Input data
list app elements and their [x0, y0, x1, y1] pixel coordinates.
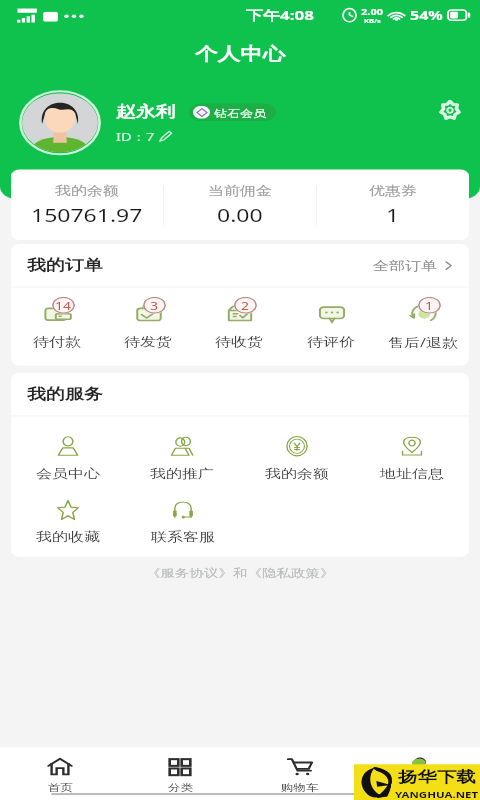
staticText: 我的服务 [27, 385, 103, 404]
staticText: 地址信息 [380, 466, 444, 482]
button[interactable]: 我的余额 [239, 436, 354, 482]
button[interactable]: 全部订单 [373, 252, 454, 280]
staticText: 钻石会员 [214, 106, 266, 119]
button[interactable]: 优惠券 [317, 169, 469, 240]
button[interactable]: 我的推广 [125, 436, 239, 482]
staticText: 会员中心 [36, 466, 100, 482]
staticText: 14 [55, 298, 72, 313]
staticText: 当前佣金 [208, 183, 272, 199]
button[interactable]: 首页 [0, 747, 120, 793]
staticText: 联系客服 [151, 530, 215, 545]
staticText: 150761.97 [31, 203, 143, 227]
button[interactable]: 购物车 [240, 747, 360, 793]
button[interactable]: 我的 [360, 747, 480, 793]
staticText: 待发货 [124, 334, 172, 350]
staticText: KB/s [364, 17, 381, 25]
button[interactable]: Settings [436, 96, 464, 124]
staticText: 分类 [168, 782, 193, 793]
button[interactable]: 2 [193, 287, 285, 366]
staticText: ID：7 [116, 128, 155, 144]
button[interactable]: 分类 [120, 747, 240, 793]
button[interactable]: 3 [102, 287, 193, 366]
staticText: 首页 [48, 782, 73, 793]
staticText: 下午4:08 [246, 6, 314, 24]
button[interactable]: 14 [11, 287, 102, 366]
staticText: 优惠券 [369, 183, 417, 199]
button[interactable]: 我的余额 [11, 169, 163, 240]
staticText: 我的推广 [150, 466, 214, 482]
staticText: 全部订单 [373, 258, 437, 273]
staticText: 我的订单 [27, 256, 103, 275]
staticText: 我的 [408, 782, 433, 793]
button[interactable]: 当前佣金 [164, 169, 316, 240]
staticText: 我的收藏 [36, 530, 100, 545]
button[interactable]: 地址信息 [354, 436, 469, 482]
staticText: 购物车 [281, 782, 319, 793]
staticText: 个人中心 [195, 43, 286, 64]
staticText: 扬华下载 [398, 767, 476, 787]
staticText: 待付款 [33, 334, 81, 350]
button[interactable]: 会员中心 [11, 436, 125, 482]
button[interactable]: 钻石会员 [189, 103, 276, 121]
staticText: 我的余额 [265, 466, 329, 482]
staticText: 1 [386, 203, 400, 227]
staticText: 待收货 [215, 334, 263, 350]
staticText: 2.00 [361, 5, 383, 17]
staticText: 3 [150, 298, 159, 313]
staticText: 54% [410, 7, 443, 24]
button[interactable]: 我的收藏 [11, 499, 125, 545]
staticText: 0.00 [217, 203, 263, 227]
staticText: 1 [425, 298, 434, 313]
button[interactable]: 联系客服 [125, 499, 240, 545]
staticText: 我的余额 [55, 183, 119, 199]
staticText: 售后/退款 [388, 334, 458, 351]
staticText: YANGHUA.NET [395, 788, 479, 800]
staticText: 待评价 [307, 334, 355, 350]
button[interactable]: 待评价 [285, 287, 377, 366]
staticText: 赵永利 [116, 102, 176, 122]
button[interactable]: 1 [377, 287, 469, 366]
staticText: 《服务协议》和《隐私政策》 [146, 566, 335, 580]
staticText: 2 [241, 298, 250, 313]
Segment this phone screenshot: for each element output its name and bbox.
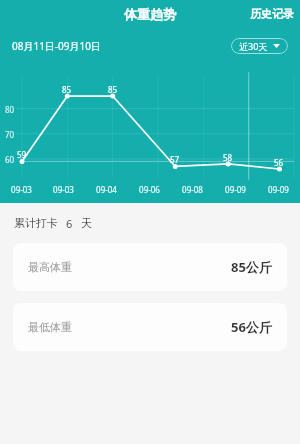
staticText: 体重趋势 — [124, 6, 176, 22]
staticText: 57 — [170, 154, 180, 165]
other: Expand range selector — [273, 44, 280, 48]
staticText: 80 — [5, 104, 15, 115]
staticText: 09-03 — [53, 184, 74, 195]
staticText: 累计打卡 — [14, 216, 58, 230]
staticText: 最高体重 — [28, 260, 72, 274]
staticText: 08月11日-09月10日 — [12, 39, 101, 53]
staticText: 6 — [66, 216, 73, 231]
staticText: 09-09 — [225, 184, 246, 195]
staticText: 56公斤 — [231, 318, 272, 336]
button[interactable]: 最高体重 — [13, 243, 287, 291]
staticText: 最低体重 — [28, 320, 72, 334]
staticText: 70 — [5, 129, 15, 140]
staticText: 历史记录 — [250, 7, 294, 21]
staticText: 近30天 — [239, 40, 268, 52]
staticText: 09-06 — [139, 184, 160, 195]
staticText: 09-08 — [182, 184, 203, 195]
staticText: 58 — [223, 152, 233, 163]
staticText: 59 — [17, 149, 27, 160]
staticText: 85 — [108, 84, 118, 95]
staticText: 09-09 — [268, 184, 289, 195]
button[interactable]: 历史记录 — [244, 2, 300, 26]
button[interactable]: 最低体重 — [13, 303, 287, 351]
staticText: 85公斤 — [231, 258, 272, 276]
button[interactable]: 近30天 — [231, 38, 288, 54]
staticText: 09-04 — [96, 184, 117, 195]
staticText: 56 — [274, 157, 284, 168]
staticText: 09-03 — [11, 184, 32, 195]
staticText: 60 — [5, 154, 15, 165]
staticText: 天 — [81, 216, 92, 230]
staticText: 85 — [62, 84, 72, 95]
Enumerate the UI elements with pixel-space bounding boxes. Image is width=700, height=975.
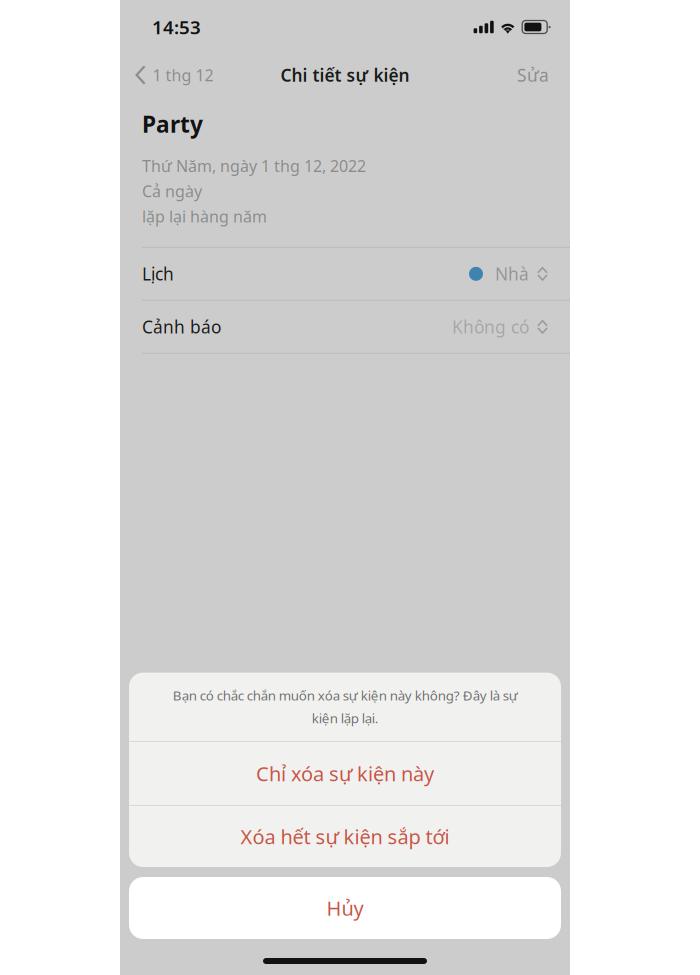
staticText: Party [142,109,203,139]
staticText: Sửa [517,64,549,86]
staticText: Chi tiết sự kiện [280,64,410,86]
staticText: lặp lại hàng năm [142,206,267,227]
staticText: Cảnh báo [142,315,221,338]
staticText: Cả ngày [142,180,202,202]
staticText: Chỉ xóa sự kiện này [256,760,434,787]
staticText: Bạn có chắc chắn muốn xóa sự kiện này kh… [172,687,518,727]
button[interactable]: Chỉ xóa sự kiện này [129,742,561,805]
button[interactable]: Cảnh báo [120,301,570,353]
staticText: Không có [452,315,529,338]
button[interactable]: Lịch [120,248,570,300]
staticText: 14:53 [152,15,201,39]
staticText: Xóa hết sự kiện sắp tới [240,823,450,850]
staticText: Nhà [495,262,529,285]
button[interactable]: Xóa hết sự kiện sắp tới [129,806,561,867]
button[interactable]: Sửa [509,56,562,94]
staticText: 1 thg 12 [152,64,214,86]
staticText: Thứ Năm, ngày 1 thg 12, 2022 [142,155,366,176]
button[interactable]: 1 thg 12 [128,56,220,94]
button[interactable]: Hủy [129,877,561,939]
staticText: Hủy [326,895,364,921]
staticText: Lịch [142,262,174,285]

Assignment
Set down the entries above word for word, but drop any image.

Written answer
list app elements and their [x0, y0, x1, y1] pixel coordinates.
staticText: 我的服务 [27, 385, 103, 404]
staticText: 地址信息 [380, 466, 444, 482]
button[interactable]: 我的余额 [239, 436, 354, 482]
button[interactable]: 全部订单 [373, 252, 454, 280]
staticText: 钻石会员 [214, 106, 266, 119]
button[interactable]: 优惠券 [317, 169, 469, 240]
button[interactable]: 我的推广 [125, 436, 239, 482]
staticText: 会员中心 [36, 466, 100, 482]
staticText: 14 [55, 298, 72, 313]
staticText: 当前佣金 [208, 183, 272, 199]
button[interactable]: 首页 [0, 747, 120, 793]
staticText: 联系客服 [151, 530, 215, 545]
staticText: 150761.97 [31, 203, 143, 227]
button[interactable]: 购物车 [240, 747, 360, 793]
button[interactable]: 我的 [360, 747, 480, 793]
staticText: 待发货 [124, 334, 172, 350]
staticText: KB/s [364, 17, 381, 25]
button[interactable]: Settings [436, 96, 464, 124]
staticText: 分类 [168, 782, 193, 793]
button[interactable]: 2 [193, 287, 285, 366]
staticText: ID：7 [116, 128, 155, 144]
button[interactable]: 分类 [120, 747, 240, 793]
button[interactable]: 3 [102, 287, 193, 366]
staticText: 首页 [48, 782, 73, 793]
staticText: 下午4:08 [246, 6, 314, 24]
button[interactable]: 14 [11, 287, 102, 366]
staticText: 优惠券 [369, 183, 417, 199]
button[interactable]: 我的余额 [11, 169, 163, 240]
staticText: 我的推广 [150, 466, 214, 482]
staticText: 全部订单 [373, 258, 437, 273]
staticText: 我的订单 [27, 256, 103, 275]
staticText: 我的 [408, 782, 433, 793]
button[interactable]: 当前佣金 [164, 169, 316, 240]
staticText: 我的收藏 [36, 530, 100, 545]
button[interactable]: 地址信息 [354, 436, 469, 482]
staticText: 购物车 [281, 782, 319, 793]
staticText: 个人中心 [195, 43, 286, 64]
staticText: 扬华下载 [398, 767, 476, 787]
staticText: 待付款 [33, 334, 81, 350]
button[interactable]: 会员中心 [11, 436, 125, 482]
button[interactable]: 钻石会员 [189, 103, 276, 121]
staticText: 我的余额 [265, 466, 329, 482]
staticText: 1 [386, 203, 400, 227]
staticText: 待收货 [215, 334, 263, 350]
staticText: 2.00 [361, 5, 383, 17]
staticText: 3 [150, 298, 159, 313]
staticText: 54% [410, 7, 443, 24]
button[interactable]: 我的收藏 [11, 499, 125, 545]
staticText: 0.00 [217, 203, 263, 227]
staticText: 1 [425, 298, 434, 313]
button[interactable]: 联系客服 [125, 499, 240, 545]
staticText: 我的余额 [55, 183, 119, 199]
staticText: 售后/退款 [388, 334, 458, 351]
staticText: YANGHUA.NET [395, 788, 479, 800]
staticText: 待评价 [307, 334, 355, 350]
button[interactable]: 待评价 [285, 287, 377, 366]
staticText: 赵永利 [116, 102, 176, 122]
button[interactable]: 1 [377, 287, 469, 366]
staticText: 《服务协议》和《隐私政策》 [146, 566, 335, 580]
staticText: 2 [241, 298, 250, 313]
Segment this phone screenshot: for each element output its name and bbox.
staticText: 体重趋势 — [124, 6, 176, 22]
staticText: 57 — [170, 154, 180, 165]
other: Expand range selector — [273, 44, 280, 48]
staticText: 80 — [5, 104, 15, 115]
staticText: 09-03 — [53, 184, 74, 195]
staticText: 累计打卡 — [14, 216, 58, 230]
staticText: 最高体重 — [28, 260, 72, 274]
staticText: 08月11日-09月10日 — [12, 39, 101, 53]
staticText: 6 — [66, 216, 73, 231]
staticText: 09-09 — [225, 184, 246, 195]
staticText: 56公斤 — [231, 318, 272, 336]
button[interactable]: 最高体重 — [13, 243, 287, 291]
staticText: 最低体重 — [28, 320, 72, 334]
staticText: 70 — [5, 129, 15, 140]
staticText: 历史记录 — [250, 7, 294, 21]
staticText: 近30天 — [239, 40, 268, 52]
staticText: 09-06 — [139, 184, 160, 195]
staticText: 09-08 — [182, 184, 203, 195]
staticText: 58 — [223, 152, 233, 163]
staticText: 59 — [17, 149, 27, 160]
staticText: 85 — [108, 84, 118, 95]
staticText: 09-09 — [268, 184, 289, 195]
button[interactable]: 历史记录 — [244, 2, 300, 26]
button[interactable]: 最低体重 — [13, 303, 287, 351]
staticText: 85公斤 — [231, 258, 272, 276]
button[interactable]: 近30天 — [231, 38, 288, 54]
staticText: 09-04 — [96, 184, 117, 195]
staticText: 56 — [274, 157, 284, 168]
staticText: 09-03 — [11, 184, 32, 195]
staticText: 60 — [5, 154, 15, 165]
staticText: 天 — [81, 216, 92, 230]
staticText: 85 — [62, 84, 72, 95]
Enumerate the UI elements with pixel-space bounding boxes. Image is width=700, height=975.
staticText: Party [142,109,203,139]
staticText: Sửa [517,64,549,86]
staticText: Chi tiết sự kiện [280,64,410,86]
staticText: lặp lại hàng năm [142,206,267,227]
staticText: Cảnh báo [142,315,221,338]
staticText: Cả ngày [142,180,202,202]
staticText: Chỉ xóa sự kiện này [256,760,434,787]
staticText: Bạn có chắc chắn muốn xóa sự kiện này kh… [172,687,518,727]
button[interactable]: Chỉ xóa sự kiện này [129,742,561,805]
button[interactable]: Cảnh báo [120,301,570,353]
staticText: Không có [452,315,529,338]
button[interactable]: Lịch [120,248,570,300]
staticText: 14:53 [152,15,201,39]
staticText: Xóa hết sự kiện sắp tới [240,823,450,850]
staticText: Nhà [495,262,529,285]
button[interactable]: Xóa hết sự kiện sắp tới [129,806,561,867]
button[interactable]: Sửa [509,56,562,94]
staticText: 1 thg 12 [152,64,214,86]
staticText: Thứ Năm, ngày 1 thg 12, 2022 [142,155,366,176]
button[interactable]: 1 thg 12 [128,56,220,94]
button[interactable]: Hủy [129,877,561,939]
staticText: Hủy [326,895,364,921]
staticText: Lịch [142,262,174,285]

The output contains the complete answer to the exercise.